:: What you should do ::
Exactly as written, reproduce the lines from the one that contains "Shop (981, 29)" through the end of the records.

[Data entries]
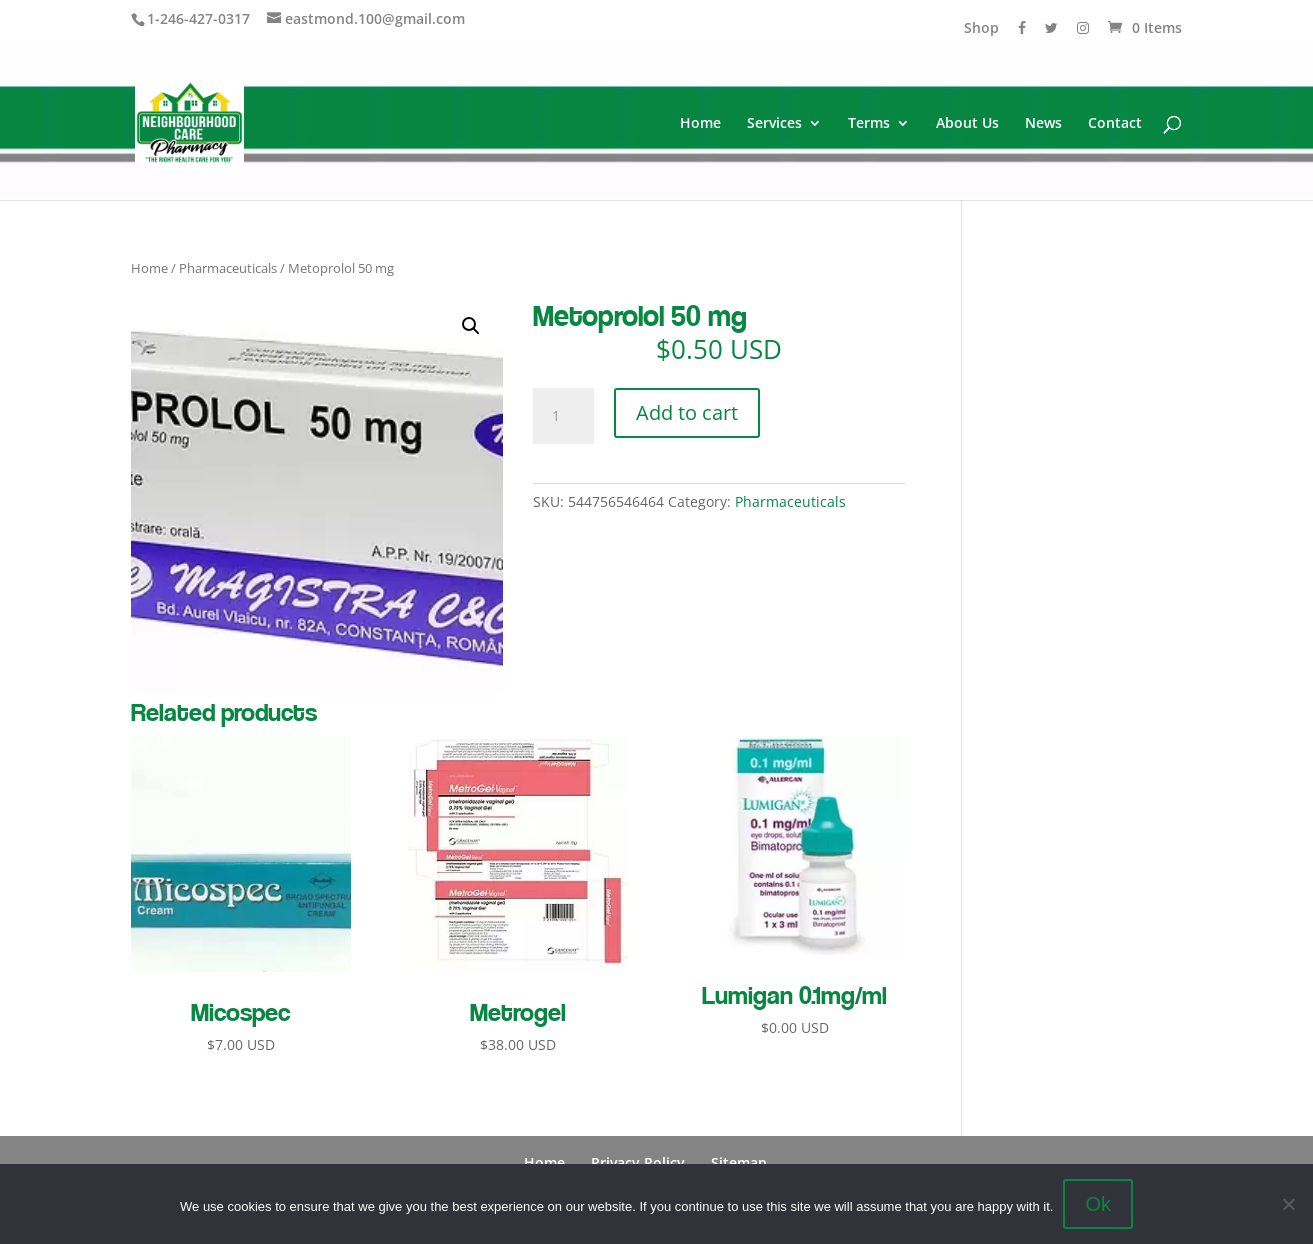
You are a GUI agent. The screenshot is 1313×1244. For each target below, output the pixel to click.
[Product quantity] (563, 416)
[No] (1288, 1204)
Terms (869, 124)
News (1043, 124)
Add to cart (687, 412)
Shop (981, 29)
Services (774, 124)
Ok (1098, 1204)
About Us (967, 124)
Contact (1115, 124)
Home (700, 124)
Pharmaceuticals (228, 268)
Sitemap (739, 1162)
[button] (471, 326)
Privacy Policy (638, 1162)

:: Answer ::
Shop (981, 29)
Services (774, 124)
Ok (1098, 1204)
About Us (967, 124)
Contact (1115, 124)
Home (700, 124)
Pharmaceuticals (228, 268)
Sitemap (739, 1162)
[button] (471, 326)
Privacy Policy (638, 1162)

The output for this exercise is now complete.